FIG. 4 is a partially enlarged view of a micro rod bar of the micro rod bar resist coating apparatus.

FIG. 5 is a schematic diagram for explaining selection of a pigment dispersion photoresist coating area by the microrod bar resist coating device.

FIG. 6 is a cross-sectional view of a plasma addressed liquid crystal display device using a color filter.

FIG. 7 is a process drawing showing a manufacturing process of a color filter by a conventional photolithography method.

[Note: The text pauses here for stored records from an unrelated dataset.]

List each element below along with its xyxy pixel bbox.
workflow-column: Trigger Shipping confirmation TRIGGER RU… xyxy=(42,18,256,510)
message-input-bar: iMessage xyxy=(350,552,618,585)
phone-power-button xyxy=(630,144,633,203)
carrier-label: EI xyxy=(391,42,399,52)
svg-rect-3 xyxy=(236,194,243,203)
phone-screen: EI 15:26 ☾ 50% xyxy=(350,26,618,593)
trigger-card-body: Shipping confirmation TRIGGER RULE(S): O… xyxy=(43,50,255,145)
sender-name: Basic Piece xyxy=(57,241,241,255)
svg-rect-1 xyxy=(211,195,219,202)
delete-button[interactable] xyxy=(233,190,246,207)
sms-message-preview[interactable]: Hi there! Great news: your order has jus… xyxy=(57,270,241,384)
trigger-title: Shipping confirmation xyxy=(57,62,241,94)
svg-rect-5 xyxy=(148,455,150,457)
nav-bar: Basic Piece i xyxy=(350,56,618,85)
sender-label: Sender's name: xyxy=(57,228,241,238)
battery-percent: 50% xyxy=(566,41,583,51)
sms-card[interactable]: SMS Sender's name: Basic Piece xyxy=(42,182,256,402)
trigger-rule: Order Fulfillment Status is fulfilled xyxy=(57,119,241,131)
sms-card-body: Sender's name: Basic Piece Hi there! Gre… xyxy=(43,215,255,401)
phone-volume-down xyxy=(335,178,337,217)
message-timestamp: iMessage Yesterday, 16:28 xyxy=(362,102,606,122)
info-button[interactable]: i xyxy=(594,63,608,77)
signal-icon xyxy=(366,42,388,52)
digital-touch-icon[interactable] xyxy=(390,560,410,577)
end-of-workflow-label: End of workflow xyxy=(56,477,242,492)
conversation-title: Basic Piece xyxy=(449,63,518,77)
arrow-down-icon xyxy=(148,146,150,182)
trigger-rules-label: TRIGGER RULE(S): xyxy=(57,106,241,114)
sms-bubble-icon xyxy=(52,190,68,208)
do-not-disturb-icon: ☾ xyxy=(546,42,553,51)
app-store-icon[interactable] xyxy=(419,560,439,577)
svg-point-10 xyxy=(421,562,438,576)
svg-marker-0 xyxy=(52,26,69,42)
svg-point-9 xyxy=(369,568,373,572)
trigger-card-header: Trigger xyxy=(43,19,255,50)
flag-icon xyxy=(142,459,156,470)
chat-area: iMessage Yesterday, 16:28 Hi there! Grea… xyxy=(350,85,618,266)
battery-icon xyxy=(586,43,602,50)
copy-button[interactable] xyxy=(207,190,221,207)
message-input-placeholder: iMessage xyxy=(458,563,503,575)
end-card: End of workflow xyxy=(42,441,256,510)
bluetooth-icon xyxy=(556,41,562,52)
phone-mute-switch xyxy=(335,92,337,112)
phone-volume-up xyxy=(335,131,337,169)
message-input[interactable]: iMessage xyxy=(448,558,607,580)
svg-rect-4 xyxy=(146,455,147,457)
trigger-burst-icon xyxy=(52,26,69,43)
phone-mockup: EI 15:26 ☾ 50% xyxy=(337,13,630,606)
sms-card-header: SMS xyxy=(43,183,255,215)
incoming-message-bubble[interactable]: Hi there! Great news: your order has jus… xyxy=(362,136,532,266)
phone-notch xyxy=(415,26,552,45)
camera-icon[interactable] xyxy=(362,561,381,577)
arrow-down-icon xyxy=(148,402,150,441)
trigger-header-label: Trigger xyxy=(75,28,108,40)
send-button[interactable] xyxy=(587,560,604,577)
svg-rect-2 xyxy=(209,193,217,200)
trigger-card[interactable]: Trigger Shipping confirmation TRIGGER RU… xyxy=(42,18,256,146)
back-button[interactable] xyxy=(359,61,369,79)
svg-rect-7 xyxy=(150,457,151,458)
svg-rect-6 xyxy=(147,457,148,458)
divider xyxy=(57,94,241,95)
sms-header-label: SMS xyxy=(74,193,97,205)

FIG. 8 is a flowchart for explaining a conventional process of forming a stripe pattern of a black mask.

[Explanation of symbols]

 3 Micro Rod Bar 7 Glass Substrate 10 Black Mask Stripe Pattern 11 Alignment Mark 12 Area Containing Alignment Mark 13 Pigment Dispersion Photoresist for Second and Later Colors 14 Pigment Dispersion Photoresist Coating Area for Second and Later Colors

Claims (5)

[Claims] 1. A color filter is manufactured by applying a liquid coating agent of a predetermined color onto a glass substrate and then repeating the process of forming the pattern of the predetermined color for a plurality of colors to form a pattern for a plurality of colors. In the method of manufacturing a color filter, when forming a pattern of the first color of the plurality of colors, the liquid used for pattern formation of the second color and later than the area including an alignment mark formed outside the effective screen of the pattern. A method for manufacturing a color filter, characterized in that a coating area of a coating agent is reduced. 2. The liquid coating agent of the predetermined color is applied to the glass substrate after being temporarily held in a recess formed between fine wires closely wound on a rod-shaped body. The method for manufacturing a color filter according to claim 1. 3. The method for producing a color filter according to claim 1, wherein the liquid coating agent is a pigment-dispersed resist having photosensitivity and a pigment dispersed therein. 4. The method for manufacturing a color filter according to claim 3, wherein the pigments of a plurality of colors are black, red, green and blue pigments. 5. The method of manufacturing a color filter according to claim 1, wherein the liquid coating agent is a color filter agent such as a pigment dispersion resin, an acrylic resin, or a polyimide resin.